[<prev] [next>] [<thread-prev] [thread-next>] [day] [month] [year] [list]
Message-ID: <aK1amQLIsi0hRvg3@fedora>
Date: Tue, 26 Aug 2025 06:56:25 +0000
From: Hangbin Liu <liuhangbin@...il.com>
To: Kuniyuki Iwashima <kuniyu@...gle.com>
Cc: netdev@...r.kernel.org, "David S. Miller" <davem@...emloft.net>,
Eric Dumazet <edumazet@...gle.com>,
Jakub Kicinski <kuba@...nel.org>, Paolo Abeni <pabeni@...hat.com>,
Simon Horman <horms@...nel.org>,
MD Danish Anwar <danishanwar@...com>,
Alexander Lobakin <aleksander.lobakin@...el.com>,
Jaakko Karrenpalo <jkarrenpalo@...il.com>,
Fernando Fernandez Mancera <ffmancera@...eup.net>,
Murali Karicheri <m-karicheri2@...com>,
WingMan Kwok <w-kwok2@...com>, Stanislav Fomichev <sdf@...ichev.me>,
Xiao Liang <shaw.leon@...il.com>,
Johannes Berg <johannes.berg@...el.com>,
Yu Liao <liaoyu15@...wei.com>, Arvid Brodin <arvid.brodin@...en.se>
Subject: Re: [PATCH net] hsr: add rcu lock for all hsr_for_each_port caller
On Mon, Aug 25, 2025 at 10:01:05PM -0700, Kuniyuki Iwashima wrote:
> On Mon, Aug 25, 2025 at 9:12 PM Hangbin Liu <liuhangbin@...il.com> wrote:
> >
> > hsr_for_each_port is called in many places without holding the RCU read
> > lock, this may trigger warnings on debug kernels like:
> >
> > [ 40.457015] [ T201] WARNING: suspicious RCU usage
> > [ 40.457020] [ T201] 6.17.0-rc2-virtme #1 Not tainted
> > [ 40.457025] [ T201] -----------------------------
> > [ 40.457029] [ T201] net/hsr/hsr_main.c:137 RCU-list traversed in non-reader section!!
> > [ 40.457036] [ T201]
> > other info that might help us debug this:
> >
> > [ 40.457040] [ T201]
> > rcu_scheduler_active = 2, debug_locks = 1
> > [ 40.457045] [ T201] 2 locks held by ip/201:
> > [ 40.457050] [ T201] #0: ffffffff93040a40 (&ops->srcu){.+.+}-{0:0}, at: rtnl_link_ops_get+0xf2/0x280
> > [ 40.457080] [ T201] #1: ffffffff92e7f968 (rtnl_mutex){+.+.}-{4:4}, at: rtnl_newlink+0x5e1/0xb20
> > [ 40.457102] [ T201]
> > stack backtrace:
> > [ 40.457108] [ T201] CPU: 2 UID: 0 PID: 201 Comm: ip Not tainted 6.17.0-rc2-virtme #1 PREEMPT(full)
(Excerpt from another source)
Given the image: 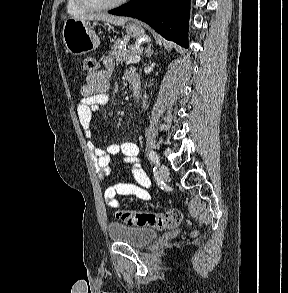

> > [ 40.457114] [ T201] Hardware name: Bochs Bochs, BIOS Bochs 01/01/2011
> > [ 40.457117] [ T201] Call Trace:
> > [ 40.457120] [ T201] <TASK>
> > [ 40.457126] [ T201] dump_stack_lvl+0x6f/0xb0
> > [ 40.457136] [ T201] lockdep_rcu_suspicious.cold+0x4f/0xb1
> > [ 40.457148] [ T201] hsr_port_get_hsr+0xfe/0x140
> > [ 40.457158] [ T201] hsr_add_port+0x192/0x940
> > [ 40.457167] [ T201] ? __pfx_hsr_add_port+0x10/0x10
> > [ 40.457176] [ T201] ? lockdep_init_map_type+0x5c/0x270
> > [ 40.457189] [ T201] hsr_dev_finalize+0x4bc/0xbf0
> > [ 40.457204] [ T201] hsr_newlink+0x3c3/0x8f0
> > [ 40.457212] [ T201] ? __pfx_hsr_newlink+0x10/0x10
> > [ 40.457222] [ T201] ? rtnl_create_link+0x173/0xe40
> > [ 40.457233] [ T201] rtnl_newlink_create+0x2cf/0x750
> > [ 40.457243] [ T201] ? __pfx_rtnl_newlink_create+0x10/0x10
> > [ 40.457247] [ T201] ? __dev_get_by_name+0x12/0x50
> > [ 40.457252] [ T201] ? rtnl_dev_get+0xac/0x140
> > [ 40.457259] [ T201] ? __pfx_rtnl_dev_get+0x10/0x10
> > [ 40.457285] [ T201] __rtnl_newlink+0x22c/0xa50
> > [ 40.457305] [ T201] rtnl_newlink+0x637/0xb20
> >
> > Fix it by wrapping the call with rcu_read_lock()/rcu_read_unlock().
> >
> > Fixes: c5a759117210 ("net/hsr: Use list_head (and rcu) instead of array for slave devices.")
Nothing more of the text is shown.